Bad news: Next patch on hold

Agree with everything WS said.

I'll just start typing that from now on and avoid wasting typing. ;)
 
I agree with you Longasc. Why would we be interested in buying Civ 4, if the history of the support cycle is that it ends before the product is fully developed -
ie, fix
1) Armies
2) Subs
3) Bombers
4) Barbarians
in Civ 3 and then we might have the confidence that Civ 4 will be patched to completeness as well.

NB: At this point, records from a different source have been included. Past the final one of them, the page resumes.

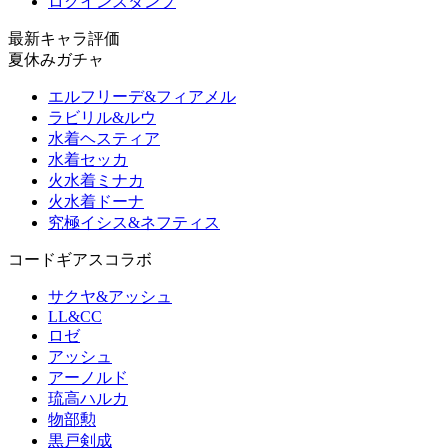
ログインスタンプ
最新キャラ評価
夏休みガチャ
エルフリーデ&フィアメル
ラビリル&ルウ
水着ヘスティア
水着セッカ
火水着ミナカ
火水着ドーナ
究極イシス&ネフティス
コードギアスコラボ
サクヤ&アッシュ
LL&CC
ロゼ
アッシュ
アーノルド
琉高ハルカ
物部勲
黒戸剣成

I fear that with the amount of modding that is supposed to be available on Civ 4, that actually it will be up to the community to sort out bugs!
 
warpstorm said:
The same way most copies of most games are sold. Impulse buys when people see it on the shelf. 90% of all games are bought with no research whatsoever.
Impulse buys are often based on reputation, what others have said, and what gets the shelf space. The other 10% of buys are by people who have a disproportionate effect on reputation, what is said in future, and future shelf space.

warpstorm said:
Let's be serious, since Complete will be the last stop before bargain-bin status, at this point bug fixing is low priority. Most anybody who would be aware of the bugs in 1.22f either already bought C3C or will never buy it. In either case, Firaxis loses little money on Complete sales by not fixing the bugs on it.
No but they do lose something in reputation. How much is debatable of course. And debating it serves little purpose since Firaxis get to make the final call on whether it is worthwhile. I have no doubt that there is some cost though. Shoddy merchandise always has that effect in the long run. In the past decade I've seen a couple of PC manufacturers drop from having unblemished reputations for quality to becoming brand Xs along with the other brand Xs on the shelf. They chopped quality and it caught up with them, their names aren't what they used to be. (OTOH, their bottom lines may have improved, selling cheaper stuff at lower prices. I don't know and don't care. I also don't buy their stuff and don't recommend it to anyone.)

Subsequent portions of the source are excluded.